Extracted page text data
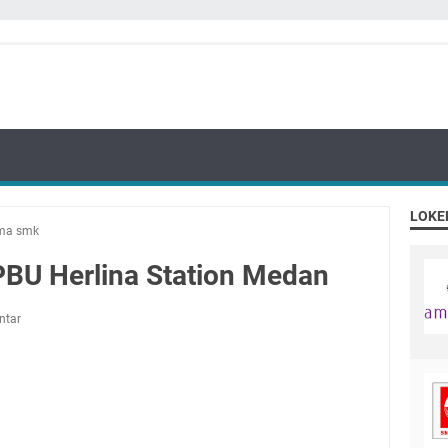
LOKE
ma smk
PBU Herlina Station Medan
ntar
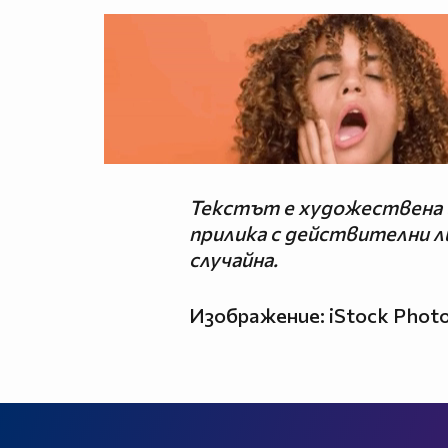
Текстът е художествена и
прилика с действителни л
случайна.
Изображение: iStock Phot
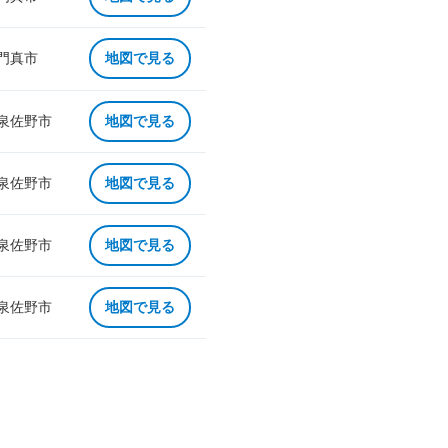
 門真市
地図で見る
 泉佐野市
地図で見る
 泉佐野市
地図で見る
 泉佐野市
地図で見る
 泉佐野市
地図で見る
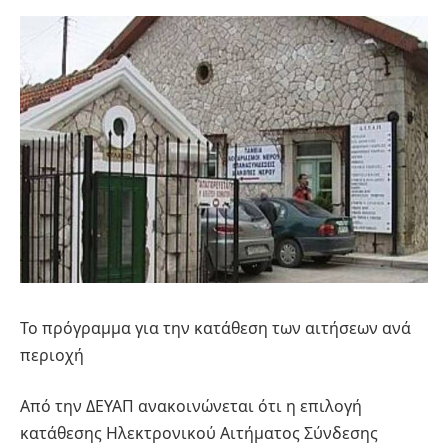
Το πρόγραμμα για την κατάθεση των αιτήσεων ανά
περιοχή
Από την ΔΕΥΑΠ ανακοινώνεται ότι η επιλογή
κατάθεσης Ηλεκτρονικού Αιτήματος Σύνδεσης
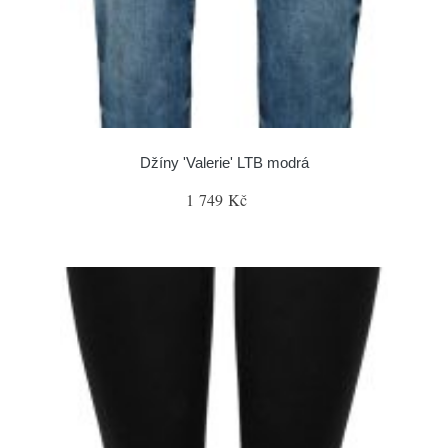
Džíny 'Valerie' LTB modrá
1 749 Kč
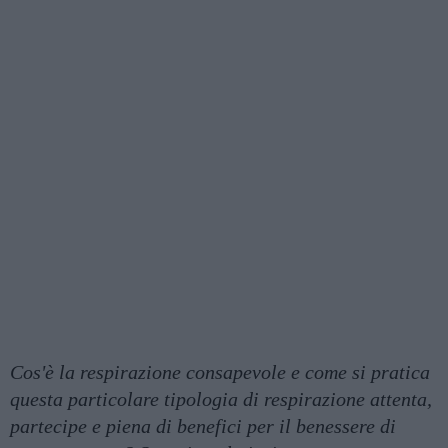
Cos'è la respirazione consapevole e come si pratica
questa particolare tipologia di respirazione attenta,
partecipe e piena di benefici per il benessere di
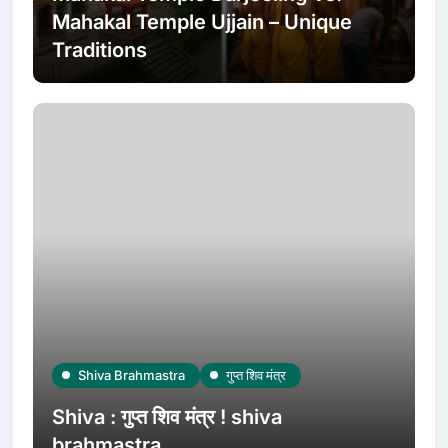
Mahakal Temple Ujjain – Unique
Traditions
Shiva Brahmastra
गुप्त शिव मंत्र
Shiva : गुप्त शिव मंत्र ! shiva
brahmastra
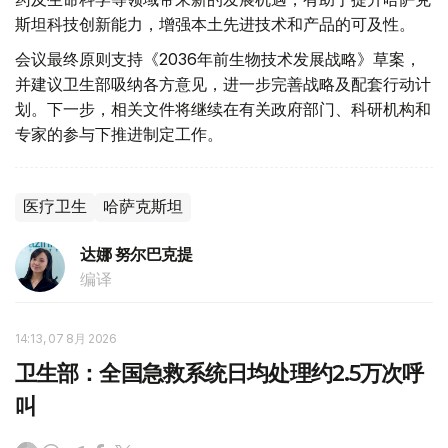
斯坦科技创新能力，增强本土先进技术和产品的可及性。
会议最终原则支持《2036年前生物技术发展战略》草案，
并建议卫生部吸纳各方意见，进一步完善战略及配套行动计
划。下一步，相关文件将继续在有关政府部门、科研机构和
专家的参与下推进制定工作。
医疗卫生
哈萨克斯坦
达娜 努尔巴克提
编译
14:13, 07 8月 2026
卫生部：全国急救系统日均处理约2.5万次呼
叫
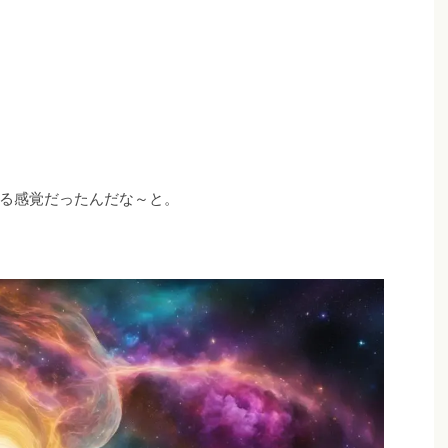
る感覚だったんだな～と。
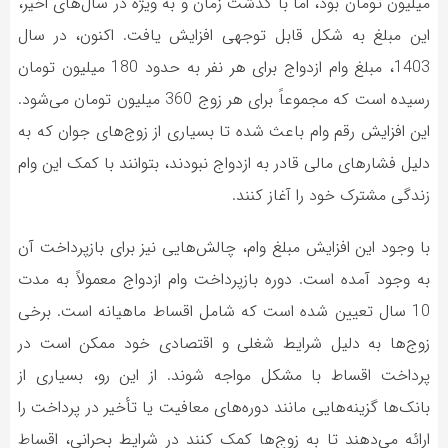
میلیون تومان بود، اما با گذشت زمان و به ویژه در سال‌های اخیر،
این مبلغ به شکل قابل توجهی افزایش یافت. اکنون، در سال
1403، مبلغ وام ازدواج برای هر نفر به حدود 180 میلیون تومان
رسیده است که مجموعاً برای هر زوج 360 میلیون تومان می‌شود.
این افزایش رقم وام باعث شده تا بسیاری از زوج‌های جوان که به
دلیل فشارهای مالی قادر به ازدواج نبودند، بتوانند با کمک این وام
زندگی مشترک خود را آغاز کنند.
با وجود این افزایش مبلغ وام، چالش‌هایی نیز برای بازپرداخت آن
به وجود آمده است. دوره بازپرداخت وام ازدواج معمولاً به مدت
10 سال تعیین شده است که شامل اقساط ماهیانه است. برخی
زوج‌ها به دلیل شرایط شغلی و اقتصادی خود ممکن است در
پرداخت اقساط با مشکل مواجه شوند. از این رو، بسیاری از
بانک‌ها گزینه‌هایی مانند دوره‌های معافیت یا تأخیر در پرداخت را
ارائه می‌دهند تا به زوج‌ها کمک کنند در شرایط بحرانی، اقساط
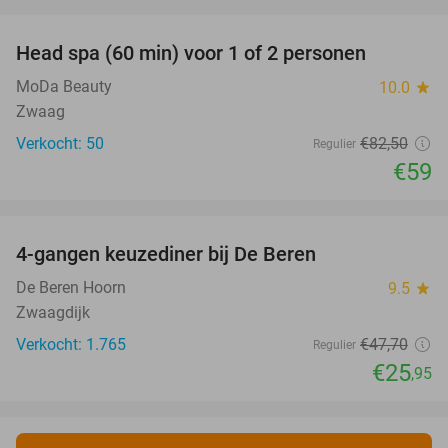
favorite_border
Head spa (60 min) voor 1 of 2 personen
28%
MoDa Beauty
10.0
star
Zwaag
Verkocht: 50
€82
,50
Regulier
€59
favorite_border
4-gangen keuzediner bij De Beren
46%
De Beren Hoorn
9.5
star
Zwaagdijk
Verkocht: 1.765
€47
,70
Regulier
€25
,95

● **Required work**: The copy must match each record exactly, apart from the images, which stay out.

● **Task answer**:
LOKE
ma smk
PBU Herlina Station Medan
ntar
Текстът е художествена и
прилика с действителни л
случайна.
Изображение: iStock Phot
 門真市
地図で見る
 泉佐野市
地図で見る
 泉佐野市
地図で見る
 泉佐野市
地図で見る
 泉佐野市
地図で見る
Το πρόγραμμα για την κατάθεση των αιτήσεων ανά
περιοχή
Από την ΔΕΥΑΠ ανακοινώνεται ότι η επιλογή
κατάθεσης Ηλεκτρονικού Αιτήματος Σύνδεσης
Džíny 'Valerie' LTB modrá
1 749 Kč
Cos'è la respirazione consapevole e come si pratica
questa particolare tipologia di respirazione attenta,
partecipe e piena di benefici per il benessere di
Mahakal Temple Ujjain – Unique
Traditions
Shiva Brahmastra
गुप्त शिव मंत्र
Shiva : गुप्त शिव मंत्र ! shiva
brahmastra
斯坦科技创新能力，增强本土先进技术和产品的可及性。
会议最终原则支持《2036年前生物技术发展战略》草案，
并建议卫生部吸纳各方意见，进一步完善战略及配套行动计
划。下一步，相关文件将继续在有关政府部门、科研机构和
专家的参与下推进制定工作。
医疗卫生
哈萨克斯坦
达娜 努尔巴克提
编译
14:13, 07 8月 2026
卫生部：全国急救系统日均处理约2.5万次呼
叫
る感覚だったんだな～と。
میلیون تومان بود، اما با گذشت زمان و به ویژه در سال‌های اخیر،
این مبلغ به شکل قابل توجهی افزایش یافت. اکنون، در سال
1403، مبلغ وام ازدواج برای هر نفر به حدود 180 میلیون تومان
رسیده است که مجموعاً برای هر زوج 360 میلیون تومان می‌شود.
این افزایش رقم وام باعث شده تا بسیاری از زوج‌های جوان که به
دلیل فشارهای مالی قادر به ازدواج نبودند، بتوانند با کمک این وام
زندگی مشترک خود را آغاز کنند.
با وجود این افزایش مبلغ وام، چالش‌هایی نیز برای بازپرداخت آن
به وجود آمده است. دوره بازپرداخت وام ازدواج معمولاً به مدت
10 سال تعیین شده است که شامل اقساط ماهیانه است. برخی
زوج‌ها به دلیل شرایط شغلی و اقتصادی خود ممکن است در
پرداخت اقساط با مشکل مواجه شوند. از این رو، بسیاری از
بانک‌ها گزینه‌هایی مانند دوره‌های معافیت یا تأخیر در پرداخت را
ارائه می‌دهند تا به زوج‌ها کمک کنند در شرایط بحرانی، اقساط
favorite_border
Head spa (60 min) voor 1 of 2 personen
28%
MoDa Beauty
10.0
star
Zwaag
Verkocht: 50
€82
,50
Regulier
€59
favorite_border
4-gangen keuzediner bij De Beren
46%
De Beren Hoorn
9.5
star
Zwaagdijk
Verkocht: 1.765
€47
,70
Regulier
€25
,95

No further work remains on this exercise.